Lakatos fez uma critica boa a Popper, não quer dizer que tivesse sempre razão. Enganou-se redondamente em relação à mecanica quantica. Aquilo acerta teste apos teste, assustadoramente. E eu nunca gostei dela, mas tenho de a aceitar.

Quanto ao facto de ninguem ter encontrado um critério pelo qual Darwin é ciencia, isso so é verdade porque é de facto dificil definir ciencia. O que eu digo no meu post. Essa frase não é muito feliz da ideia que Darwin não é ciencia.

O que se esta a passar nos dias que correm é que o conceito de ciencia é definido segundo vários critérios e que é um sistema de conhecimento muto aberto.

É de facto acerca da melhor explicação possivel, seja ela qual for e venha de onde venha.

Os critério que estão aceites correntemente são os que eu tenho aqui descrito e o Ludwig tem falado.

Integração com a ciencia conhecida e com os factos conhecidos e a capacidade de fazer previsões e proporcionar progresso.

NG disse...

"... capacidade de fazer previsões e proporcionar progresso."

Capacidade de fazer previsões acho que ninguém põe em causa. Por isso é que acho que as ciências sociais e humanas, economia, história, psicologia, sociologia, estão do mais a cair para a literatura do que para outra coisa.
Proporcionar progresso já acho mais difícil. A ciência tanto proporciona progresso como destruição total.

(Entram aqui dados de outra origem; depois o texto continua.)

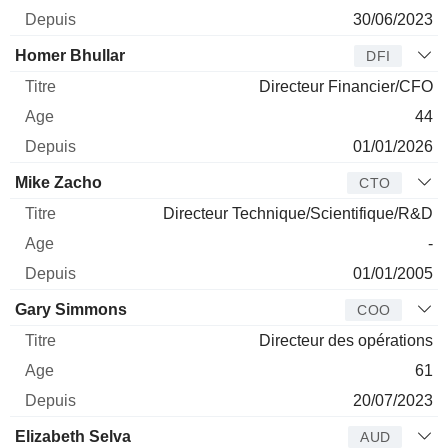
30/06/2023
Homer Bhullar
DFI
Directeur Financier/CFO
44
01/01/2026
Mike Zacho
CTO
Directeur Technique/Scientifique/R&D
-
01/01/2005
Gary Simmons
COO
Directeur des opérations
61
20/07/2023
Elizabeth Selva
AUD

Eu ainda não percebi é porque é que as definições tradicionais de conhecimento que aprendiamos na disciplina de filosofia no secundário nos anos 80: empírico, científico, filosófico e religioso não são mais adequadas para descrever o que podemos conhecer.
Nem percebi porque chamaste ingénua a minha pergunta ao Ludwig sobre a sustentação empírica da afirmação de falsidade da proposição "os problemas filosóficos são resolvidos ou estudados recorrendo exclusivamente ao pensamento". Não é o que fazem, por exemplo, ao tentar definir o próprio conceito de ciência?

João disse...

Nuno Gaspar:

A capacidade de fazer previsões é transversal à ciencia.

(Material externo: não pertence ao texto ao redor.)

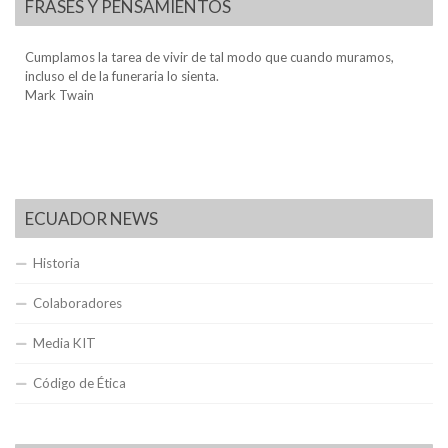
FRASES Y PENSAMIENTOS
Cumplamos la tarea de vivir de tal modo que cuando muramos,
incluso el de la funeraria lo sienta.
Mark Twain
ECUADOR NEWS
Historia
Colaboradores
Media KIT
Código de Ética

O progresso refere-se ao progresso do conhecimento sobre a realidade e até de como deveria ser aplicado.

Não quer dizer que a humanidade esteja a fazer o que sugere a ciencia.

A civilização não é toda cientifica, como bem gostas de lembrar.

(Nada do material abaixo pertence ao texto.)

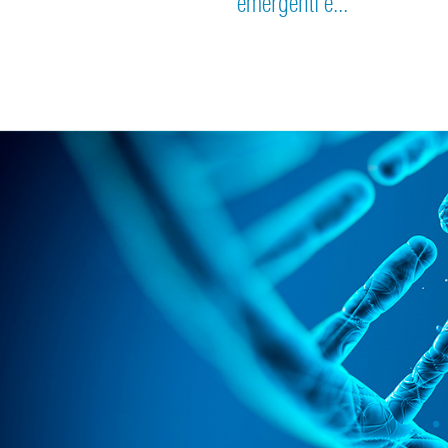
emergenti e...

Quanto à tua questão é sim, a filosofia é quase toda de sofá. Não que isso seja um problema se os filosofos acordarem que o cérebro humano falha muito e que a experiencia é o unico tira teimas a que podemos recorrer.

O que se passa é que nem filosofar podes se não tiveres contato nenhum com o meio exterior. Nem pensar conseguias porque o cerebro não se desenvolve. Tem de entrar informação durante anos até começares a poder usar os circuitos neuronais para alguma coisa complexa.

João disse...

Quanto aquelas areas que referes, são muito mais recentes que as ciencias da natureza classicas, mas são ciencias.

São menos precisas nas previsões e mais vagas, mas permitem mais que aquilo que chega aos olhos do publico.

Muitos economistas havia descrito a bolha do imobiliario antes dela rebentar. Eu sei porque tinha lifo antes sobre isso, para ai um ano ou 2! Porque não agiram? Não faço ideia. É como em relaçao ao clima... Há sempre uma componente ambiciosa que não quer parar.

NG disse...

"O que se passa é que nem filosofar podes se não tiveres contato nenhum com o meio exterior. Nem pensar conseguias porque o cerebro não se desenvolve. Tem de entrar informação durante anos até começares a poder usar os circuitos neuronais para alguma coisa complexa."

Obviamente. O conhecimento empírico alimenta todos os outros.

"Muitos economistas haviam descrito a bolha do imobiliario antes dela rebentar"

A cada momento, há muita gente a dizer muita coisa diferente sobre o que vai acontecer. Alguns têm que acertar. Isso não demonstra a capacidade de previsão de uma área do conhecimento.
Acabo de ler "The drunkard's walk, how randomness rules our lives" de Leonard Mlodinov (não sei se já publicaram em Portugal. Tinha lido há pouco "Fooled by randomness" e o "The Black Swan" de Taleb. Curiosamente não fazem referências um ao outro mas têm algumas referências comuns (falam muito de Kahneman e Tversky) e acabam com conclusões muito semelhantes: "o acaso é um conceito mais fundamental que a causalidade"
ou sabemos menos do que aquilo que julgamos saber ("arrogância epistémica")
É leitura aconselhada para cépticos autênticos.